Sobre a infância, o garoto comenta que morou em diversos lugares, mas se perde na tentativa de reconstituir cronologicamente as residências.


Órfão está no Centro de Atendimento Socioeducativo de Passo Fundo
Foto: Diogo Zanatta, Especial

- Fui criado que nem pinto sem ninho - disse a uma funcionária.

Ele estava no ventre da mãe quando o pai morreu, e a perdeu quando tinha sete anos. Os irmãos contaram que ele cresceu revoltado e não se adaptou em lugar nenhum. Depois da morte de Eliana, o filho da faxineira morou em 14 lugares diferentes, incluindo duas casas de acolhimento e o Case. Passava pouco tempo em cada residência e costumava fugir com frequência. Foi à escola pela última vez em 2008 e tem apenas a 4ª série completa.

Quando pensa no futuro e na liberdade, o jovem afirma que não quer mais estudar e pretende voltar a morar na vila Recreio, onde espera trabalhar como servente de pedreiro:

- O Paulinho (irmão) vai fazer uma casa pra mim morar.

Quem sabe esse seja o primeiro lugar que o menino que sonhava em ser advogado possa chamar de lar.

Cristiano soube da morte da mãe no presídio

É em uma casa cor de rosa recém-reformada que Cristiano do Prado dos Santos, 38 anos, recomeça a vida. Depois de passar cerca de 10 anos detido nos regimes fechado e semiaberto do Presídio Regional de Passo Fundo, ele desfruta a liberdade desde novembro de 2013.


Órfão está em liberdade desde novembro de 2013
Foto: Diogo Zanatta, Especial

O órfão cumpriu pena por um homicídio que diz não ter cometido desde 2001 e estava na prisão quando soube da morte da mãe. Hoje ele mora com a segunda mulher e a filha caçula, de dois anos, e faz bicos como peão em chácaras.
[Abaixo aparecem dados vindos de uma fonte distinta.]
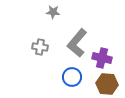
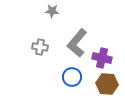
gray star: moved 1 px left, 1 px up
Paulo voltou para perto dos irmãos

Quando Eliana morreu, Paulo do Prado dos Santos tinha 17 anos e era o mais velho dos filhos que moravam com a mãe. Depois do crime, ele comprou as madeiras do casebre da família e construiu uma casa a cinco quadras de distância.

 
Paulo depois da morte da mãe. Atualmente, preferiu não ser fotografado
Foto: Tadeu Vilani

Em 2007, com 22 anos, abrigou o irmão que hoje está no Centro de Atendimento Socioeducativo (Case), mas não conseguiu cuidar do garoto. Poucos meses depois de tê-lo acolhido, foi preso por tráfico de drogas e ficou cerca de cinco anos no Presídio Regional de Passo Fundo. Hoje com 29 anos, o órfão mora na Vila Recreio e trabalha em uma oficina mecânica, segundo os irmãos.

UM ÓRFÃO FOI ASSASSINADO

Leandro foi morto enquanto fazia compras

Um dos órfãos teve o mesmo destino trágico dos pais. Leandro do Prado dos Santos trabalhava como pedreiro e foi assassinado aos 26 anos, em outubro de 2006. De acordo com uma ocorrência policial, ele foi morto a tiros enquanto fazia compras em uma panificadora.

 
Leandro um ano após a morte da mãe, em 2003
Foto: Tadeu Vilani

Um homem chegou ao local, disparou vários tiros na direção de Leandro e fugiu correndo. Segundo a Polícia Civil, o órfão possuía ocorrências por furto, receptação e porte ilegal de arma de fogo.